Run the full PREP#

In this example we show how to run PREP with pyprep. We also compare PrepPipeline with PREP’s results in Matlab.

We use sample EEG data from Physionet EEG Motor Movement/Imagery Dataset: https://physionet.org/content/eegmmidb/1.0.0/

# Authors: The PyPREP developers
# SPDX-License-Identifier: MIT

Warning

This functionality is work in progress. Contributions are welcome!
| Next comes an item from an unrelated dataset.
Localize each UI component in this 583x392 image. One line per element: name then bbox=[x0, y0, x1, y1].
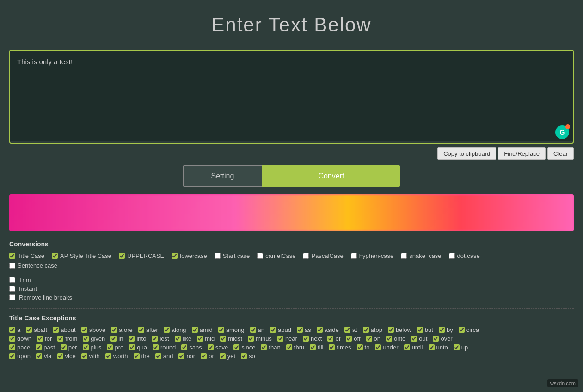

First we import what we need for this example.

from pathlib import Path

import matplotlib.pyplot as plt
import mne
import numpy as np
import scipy.io as sio

from pyprep.prep_pipeline import PrepPipeline

Let’s download some data for testing. Picking the 1st run of subject 4 here.

data_paths = mne.datasets.eegbci.load_data(4, 1, update_path=True)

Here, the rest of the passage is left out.